- _Task to complete_:
An exact transcription of all the data is required, with every image removed.

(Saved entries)
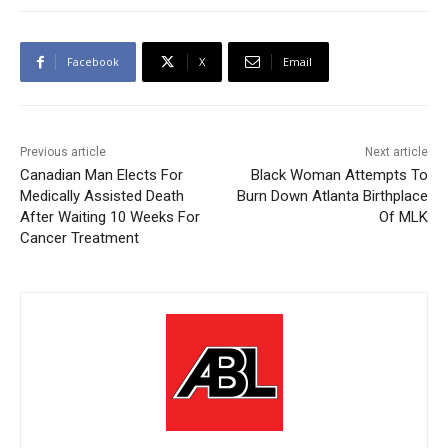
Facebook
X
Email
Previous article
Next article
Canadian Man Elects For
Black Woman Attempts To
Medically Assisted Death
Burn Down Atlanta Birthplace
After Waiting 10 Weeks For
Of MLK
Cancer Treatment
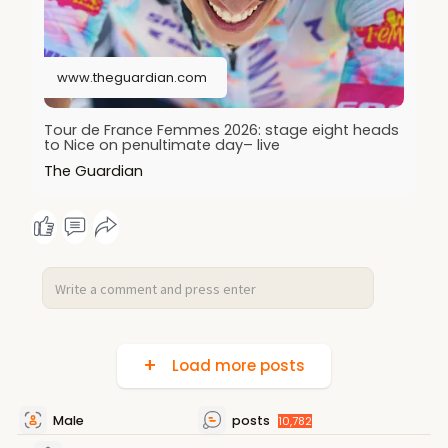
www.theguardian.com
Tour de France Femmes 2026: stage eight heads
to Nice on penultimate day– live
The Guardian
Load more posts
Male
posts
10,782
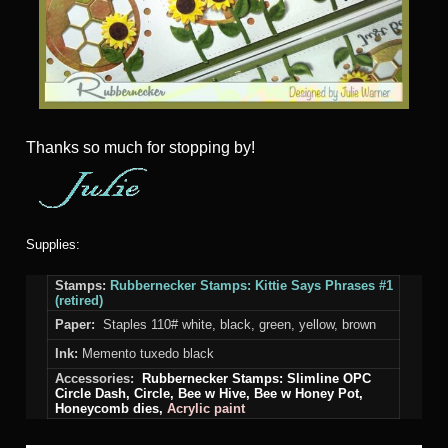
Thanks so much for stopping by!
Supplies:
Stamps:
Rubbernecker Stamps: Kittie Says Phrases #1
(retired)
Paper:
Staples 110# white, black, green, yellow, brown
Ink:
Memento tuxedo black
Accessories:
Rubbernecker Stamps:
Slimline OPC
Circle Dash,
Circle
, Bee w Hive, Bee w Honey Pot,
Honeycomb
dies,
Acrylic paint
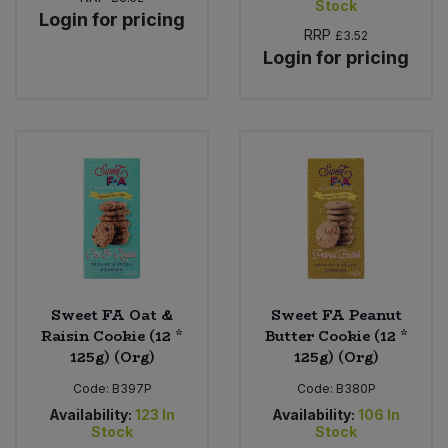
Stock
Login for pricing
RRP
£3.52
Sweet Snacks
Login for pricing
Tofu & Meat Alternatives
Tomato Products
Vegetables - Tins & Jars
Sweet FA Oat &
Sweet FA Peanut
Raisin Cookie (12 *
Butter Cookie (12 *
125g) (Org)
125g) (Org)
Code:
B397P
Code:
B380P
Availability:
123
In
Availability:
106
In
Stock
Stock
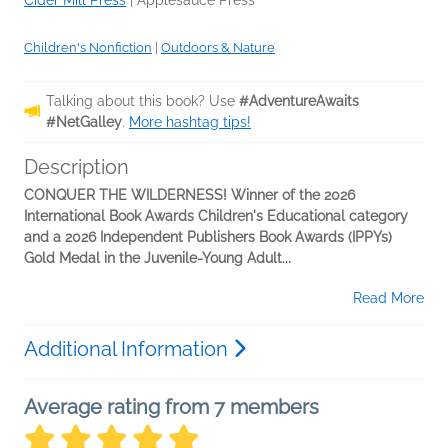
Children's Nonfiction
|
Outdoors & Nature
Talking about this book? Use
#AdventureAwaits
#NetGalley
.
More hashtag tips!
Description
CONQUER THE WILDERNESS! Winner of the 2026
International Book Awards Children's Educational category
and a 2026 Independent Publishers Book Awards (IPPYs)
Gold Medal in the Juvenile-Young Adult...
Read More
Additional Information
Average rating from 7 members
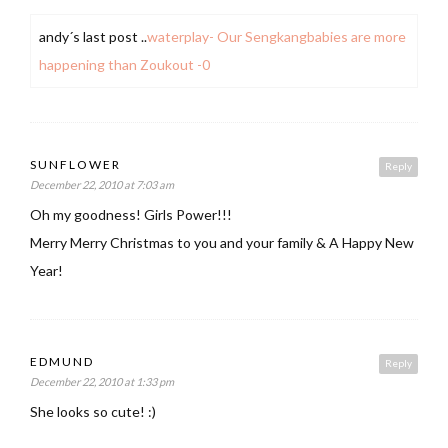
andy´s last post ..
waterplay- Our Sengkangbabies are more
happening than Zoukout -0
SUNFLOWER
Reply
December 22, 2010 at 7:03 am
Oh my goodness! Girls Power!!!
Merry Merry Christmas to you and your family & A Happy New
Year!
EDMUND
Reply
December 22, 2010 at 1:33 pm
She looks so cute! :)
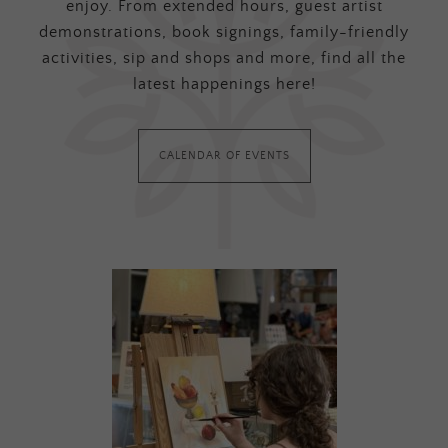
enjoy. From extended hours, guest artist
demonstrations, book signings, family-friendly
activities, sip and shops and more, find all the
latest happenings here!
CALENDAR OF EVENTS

- _Exercise result_:
Facebook
X
Email
Previous article
Next article
Canadian Man Elects For
Black Woman Attempts To
Medically Assisted Death
Burn Down Atlanta Birthplace
After Waiting 10 Weeks For
Of MLK
Cancer Treatment
www.theguardian.com
Tour de France Femmes 2026: stage eight heads
to Nice on penultimate day– live
The Guardian
Load more posts
Male
posts
10,782
Thanks so much for stopping by!
Supplies:
Stamps:
Rubbernecker Stamps: Kittie Says Phrases #1
(retired)
Paper:
Staples 110# white, black, green, yellow, brown
Ink:
Memento tuxedo black
Accessories:
Rubbernecker Stamps:
Slimline OPC
Circle Dash,
Circle
, Bee w Hive, Bee w Honey Pot,
Honeycomb
dies,
Acrylic paint
Stock
Login for pricing
RRP
£3.52
Sweet Snacks
Login for pricing
Tofu & Meat Alternatives
Tomato Products
Vegetables - Tins & Jars
Sweet FA Oat &
Sweet FA Peanut
Raisin Cookie (12 *
Butter Cookie (12 *
125g) (Org)
125g) (Org)
Code:
B397P
Code:
B380P
Availability:
123
In
Availability:
106
In
Stock
Stock
Children's Nonfiction
|
Outdoors & Nature
Talking about this book? Use
#AdventureAwaits
#NetGalley
.
More hashtag tips!
Description
CONQUER THE WILDERNESS! Winner of the 2026
International Book Awards Children's Educational category
and a 2026 Independent Publishers Book Awards (IPPYs)
Gold Medal in the Juvenile-Young Adult...
Read More
Additional Information
Average rating from 7 members
andy´s last post ..
waterplay- Our Sengkangbabies are more
happening than Zoukout -0
SUNFLOWER
Reply
December 22, 2010 at 7:03 am
Oh my goodness! Girls Power!!!
Merry Merry Christmas to you and your family & A Happy New
Year!
EDMUND
Reply
December 22, 2010 at 1:33 pm
She looks so cute! :)
enjoy. From extended hours, guest artist
demonstrations, book signings, family-friendly
activities, sip and shops and more, find all the
latest happenings here!
CALENDAR OF EVENTS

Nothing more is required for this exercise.